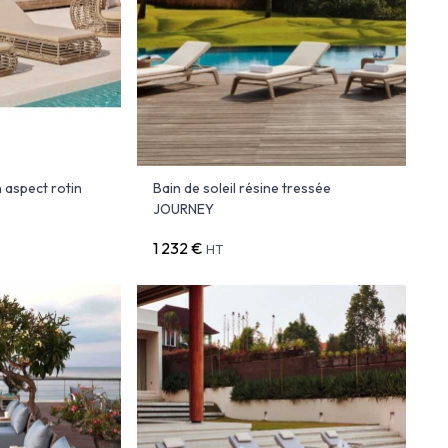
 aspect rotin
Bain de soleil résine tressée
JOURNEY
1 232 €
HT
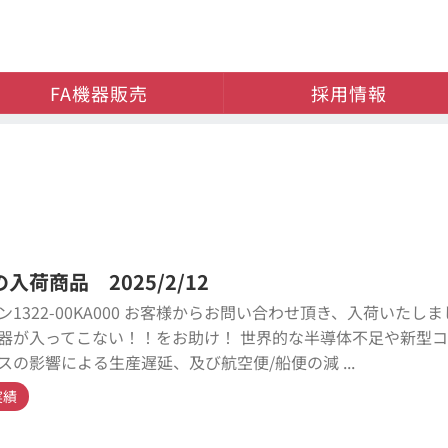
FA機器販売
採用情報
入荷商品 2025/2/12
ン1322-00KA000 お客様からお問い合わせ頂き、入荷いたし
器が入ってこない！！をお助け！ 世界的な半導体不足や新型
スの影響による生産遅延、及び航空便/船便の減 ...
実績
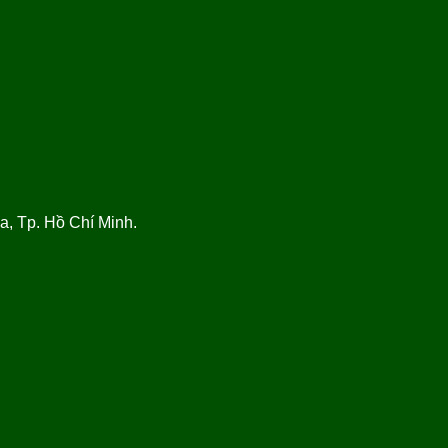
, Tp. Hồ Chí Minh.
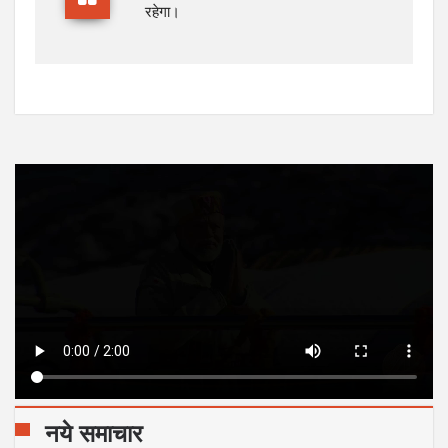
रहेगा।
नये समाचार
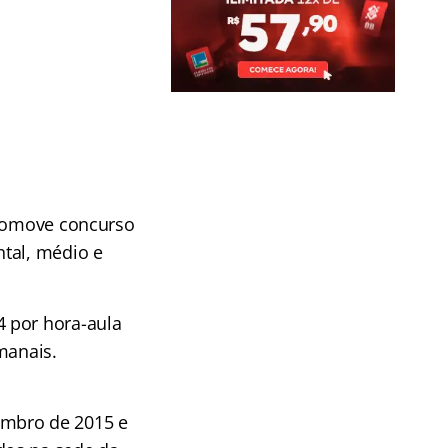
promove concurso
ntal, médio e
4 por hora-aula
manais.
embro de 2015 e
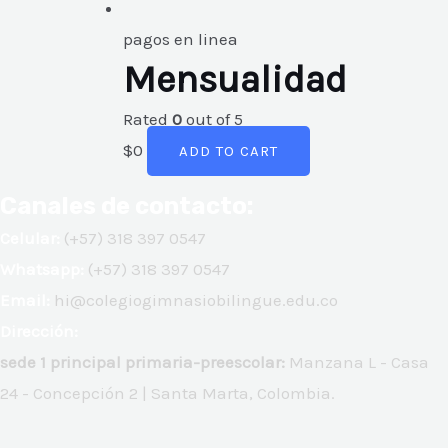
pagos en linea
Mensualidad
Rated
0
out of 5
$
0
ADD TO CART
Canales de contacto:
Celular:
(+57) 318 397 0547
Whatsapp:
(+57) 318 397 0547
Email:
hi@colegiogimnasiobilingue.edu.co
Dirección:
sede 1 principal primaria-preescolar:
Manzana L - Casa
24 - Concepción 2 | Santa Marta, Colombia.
...
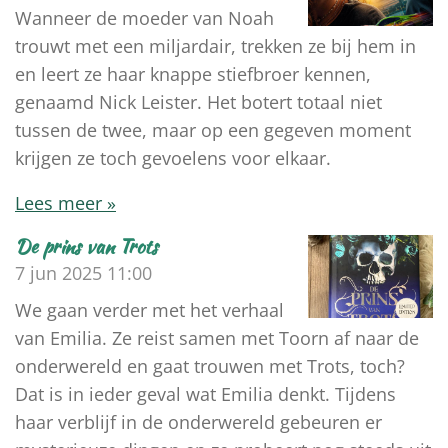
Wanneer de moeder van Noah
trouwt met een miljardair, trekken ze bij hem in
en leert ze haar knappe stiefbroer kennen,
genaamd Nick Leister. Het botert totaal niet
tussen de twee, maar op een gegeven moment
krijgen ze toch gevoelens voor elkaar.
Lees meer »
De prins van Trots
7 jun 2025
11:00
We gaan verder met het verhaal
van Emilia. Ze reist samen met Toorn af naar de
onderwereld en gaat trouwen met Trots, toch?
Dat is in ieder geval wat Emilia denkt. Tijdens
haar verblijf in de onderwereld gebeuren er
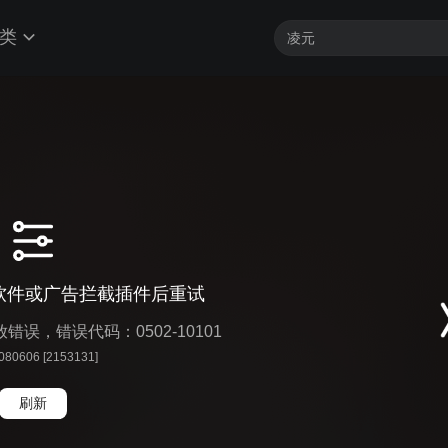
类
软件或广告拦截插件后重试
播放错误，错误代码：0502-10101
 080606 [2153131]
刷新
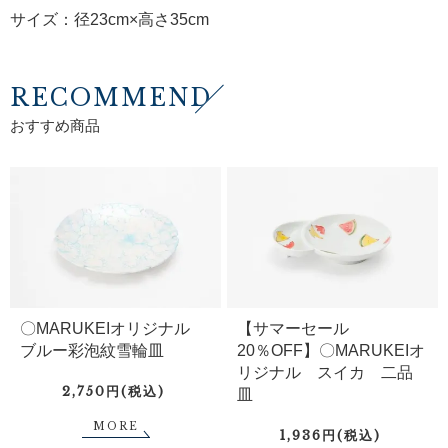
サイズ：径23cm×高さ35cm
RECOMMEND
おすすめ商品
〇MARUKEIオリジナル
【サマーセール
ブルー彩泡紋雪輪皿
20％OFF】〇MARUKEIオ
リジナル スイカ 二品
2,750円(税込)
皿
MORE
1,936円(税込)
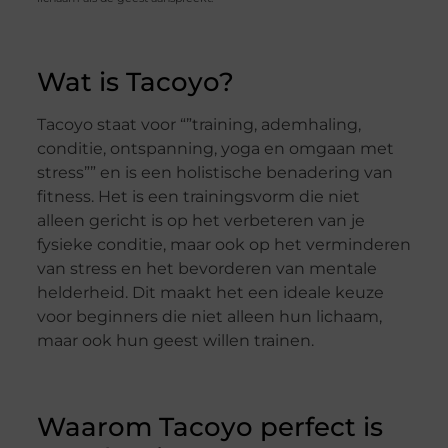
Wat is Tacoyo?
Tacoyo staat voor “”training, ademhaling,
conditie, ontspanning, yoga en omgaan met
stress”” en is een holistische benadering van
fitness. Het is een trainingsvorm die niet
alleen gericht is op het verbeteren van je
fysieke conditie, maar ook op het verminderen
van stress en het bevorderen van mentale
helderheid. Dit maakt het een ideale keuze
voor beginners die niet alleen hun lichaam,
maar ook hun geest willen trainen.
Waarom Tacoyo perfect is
--
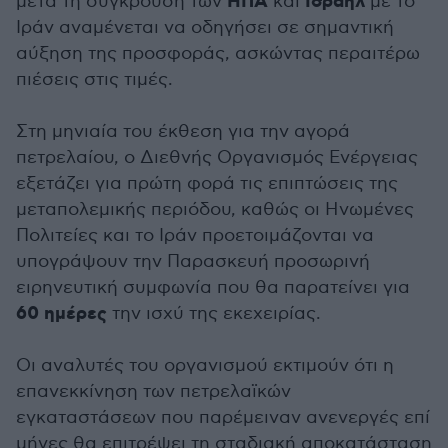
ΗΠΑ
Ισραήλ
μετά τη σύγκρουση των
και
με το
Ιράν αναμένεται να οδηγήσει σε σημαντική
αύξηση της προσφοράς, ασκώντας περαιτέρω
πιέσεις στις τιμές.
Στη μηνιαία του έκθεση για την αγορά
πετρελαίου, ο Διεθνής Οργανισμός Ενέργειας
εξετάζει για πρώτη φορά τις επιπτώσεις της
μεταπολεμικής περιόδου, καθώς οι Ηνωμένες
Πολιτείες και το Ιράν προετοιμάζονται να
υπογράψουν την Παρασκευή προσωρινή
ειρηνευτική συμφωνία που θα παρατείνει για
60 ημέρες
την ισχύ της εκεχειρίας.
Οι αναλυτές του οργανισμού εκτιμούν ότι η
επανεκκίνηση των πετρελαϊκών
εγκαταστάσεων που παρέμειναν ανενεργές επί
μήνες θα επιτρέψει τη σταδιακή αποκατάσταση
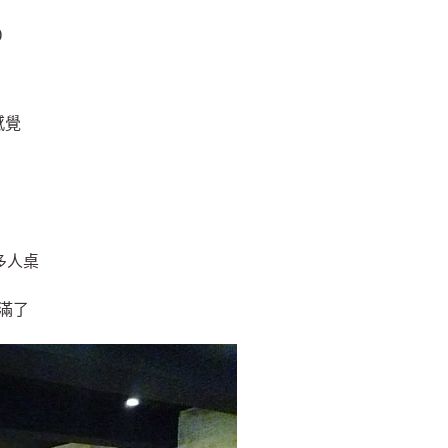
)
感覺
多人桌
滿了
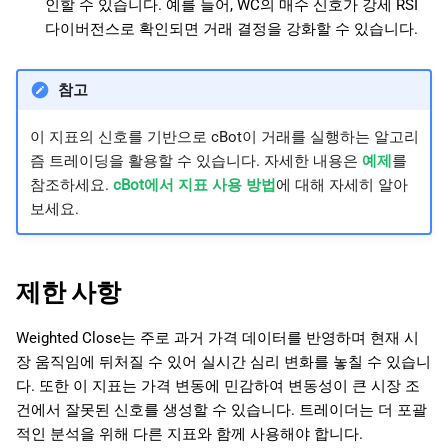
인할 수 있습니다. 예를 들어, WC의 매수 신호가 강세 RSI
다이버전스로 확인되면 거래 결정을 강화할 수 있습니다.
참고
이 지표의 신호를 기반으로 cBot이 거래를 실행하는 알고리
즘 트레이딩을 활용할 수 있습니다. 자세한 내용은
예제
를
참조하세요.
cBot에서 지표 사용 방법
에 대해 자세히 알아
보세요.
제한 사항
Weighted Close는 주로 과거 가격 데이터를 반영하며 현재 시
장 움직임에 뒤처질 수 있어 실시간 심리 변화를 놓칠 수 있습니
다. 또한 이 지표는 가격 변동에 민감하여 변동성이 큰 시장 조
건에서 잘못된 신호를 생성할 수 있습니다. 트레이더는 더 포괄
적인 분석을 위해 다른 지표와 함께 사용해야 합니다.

* Problem requirements *
From the records above, quote word for word only the lines beginning at the line that has "Bain de soleil résine tressée" and stopping after the line that has "24 - Concepción 2 | Santa Marta, Colombia.". Omit the pictures.

* Completed task *
Bain de soleil résine tressée
JOURNEY
1 232 €
HT
FA機器販売
採用情報
入荷商品 2025/2/12
ン1322-00KA000 お客様からお問い合わせ頂き、入荷いたし
器が入ってこない！！をお助け！ 世界的な半導体不足や新型
スの影響による生産遅延、及び航空便/船便の減 ...
実績
, Tp. Hồ Chí Minh.
रहेगा।
नये समाचार
promove concurso
ntal, médio e
4 por hora-aula
manais.
embro de 2015 e
pagos en linea
Mensualidad
Rated
0
out of 5
$
0
ADD TO CART
Canales de contacto:
Celular:
(+57) 318 397 0547
Whatsapp:
(+57) 318 397 0547
Email:
hi@colegiogimnasiobilingue.edu.co
Dirección:
sede 1 principal primaria-preescolar:
Manzana L - Casa
24 - Concepción 2 | Santa Marta, Colombia.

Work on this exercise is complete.